Unnamed: 0,Rank,EntryId,EntryName,TimeRemaining,Points,Lineup
0,1,4852565135,calebzsnyder,0,206.86002,DST Ravens FLEX George Pickens QB Jared Goff ...
1,2,4852356677,trh1010,0,204.36002,DST Colts FLEX Ja'Marr Chase QB Mac Jones RB ...
2,3,4853930626,mbhurls,0,200.76,DST Cowboys FLEX De'Von Achane QB Jared Goff ...

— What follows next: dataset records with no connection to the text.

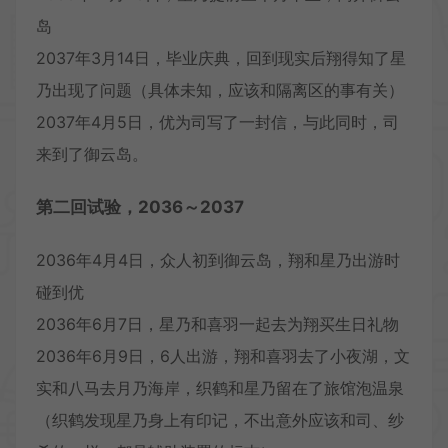
岛
2037年3月14日，毕业庆典，回到现实后翔得知了星
乃出现了问题（具体未知，应该和隔离区的事有关）
2037年4月5日，优为司写了一封信，与此同时，司
来到了御云岛。
第二回试验，2036～2037
2036年4月4日，众人初到御云岛，翔和星乃出游时
碰到优
2036年6月7日，星乃和喜羽一起去为翔买生日礼物
2036年6月9日，6人出游，翔和喜羽去了小夜湖，文
实和八马去月乃海岸，织鹤和星乃留在了旅馆泡温泉
（织鹤发现星乃身上有印记，不出意外应该和司、纱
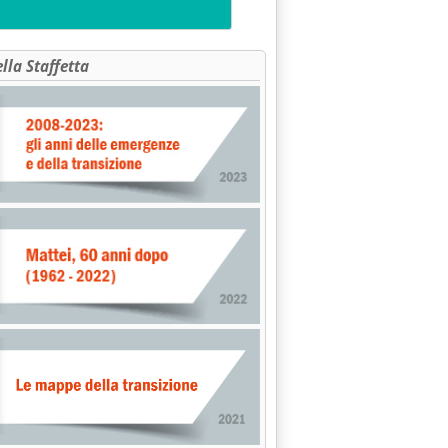
ella Staffetta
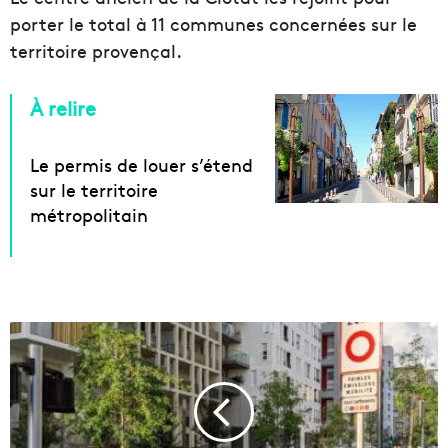
porter le total à 11 communes concernées sur le
territoire provençal.
À relire
Le permis de louer s’étend
sur le territoire
métropolitain
U
n
e
a
i
d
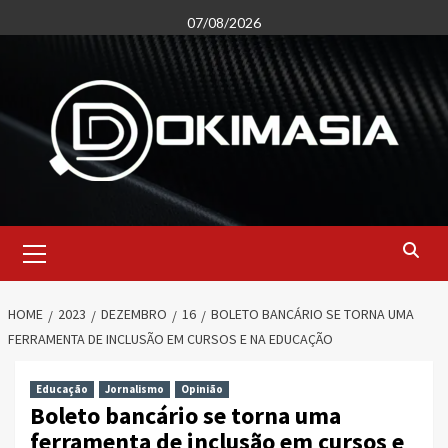
Skip
07/08/2026
to
content
Primary
Menu
HOME
2023
DEZEMBRO
16
BOLETO BANCÁRIO SE TORNA UMA
FERRAMENTA DE INCLUSÃO EM CURSOS E NA EDUCAÇÃO
Educação
Jornalismo
Opinião
Boleto bancário se torna uma
ferramenta de inclusão em cursos e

2. **[Feature Engineering]**:  
   - Expand lineup
   - For each lineup, create features like:  
     - `sum_projpts`, `sum_projown`  
     - `num_stacks`, `num_value_players` (projown < 20%)  
     - `avg_floor` (using avgpointspergame)  
     - `qb_wr_stacks`  
     - `num_chalk_players` (projown > 60%)  
   - Export to `training_data.csv`.


In [5]:
player_results_df = add_lineup_features(entries_df, player_results_df)

In [7]:
player_results_df.columns

Index(['Rank', 'EntryId', 'EntryName', 'TimeRemaining', 'Points', 'Lineup', 0], dtype='object')

In [None]:
player_results_df = normalize_features(player_results_df, ['projown', 'projpts,])
player_results_df.head(3)

Unnamed: 0,Player,Roster Position,%Drafted,FPTS,position,name + id,name,id,roster position,salary,game info,teamabbrev,avgpointspergame,team,projpts,projown
0,Christian McCaffrey,RB,72.56%,22.7,RB,Christian McCaffrey (39971377),Christian McCaffrey,39971377.0,RB/FLEX,7500.0,SF@NO 09/14/2025 01:00PM ET,SF,23.2,49ers,1.881923,6.232744
1,Hollywood Brown,WR,52.76%,8.0,WR,Hollywood Brown (39971707),Hollywood Brown,39971707.0,WR/FLEX,5200.0,PHI@KC 09/14/2025 04:25PM ET,KC,19.9,Chiefs,0.819337,2.403032
2,Harold Fannin Jr.,TE,50.17%,9.8,TE,Harold Fannin Jr. (39972149),Harold Fannin Jr.,39972149.0,TE/FLEX,3100.0,CLE@BAL 09/14/2025 01:00PM ET,CLE,13.6,Browns,-0.030732,1.919279



3. **[Model Training]**:  
   - **Regression**:  
     Train `LinearRegression` to predict `Points` from lineup features.  
     - Save coefficients as `reg_weights.csv`.  
   - **Classification**:  
     Train `LogisticRegression` to predict `cash_win` from lineup features.  
     - Save coefficients as `logit_weights.csv`.  



4. **[Evaluation]**:  
   - Compare correlation of `Points` prediction vs actual `Points`.  
   - Compare correlation of `cash_win` prediction vs actual `cash_win`.  
   - Evaluate improvement over:  
     - Raw `sum_projpts`.  
     - Baseline rating (`0.5*projown + 0.5*projpts`).  



5. **[Output]**:  
   - Save final DataFrame with best `lineup_rating` to `final_entries.csv`.  
   - Generate plots:  
     - Feature importance for `cash_win` prediction.  
     - Actual vs predicted `Points`.  

**Coding Language**: Python (Pandas, Scikit-learn, NumPy).  
**Goal**: Derive optimal lineup rating for cash-game success.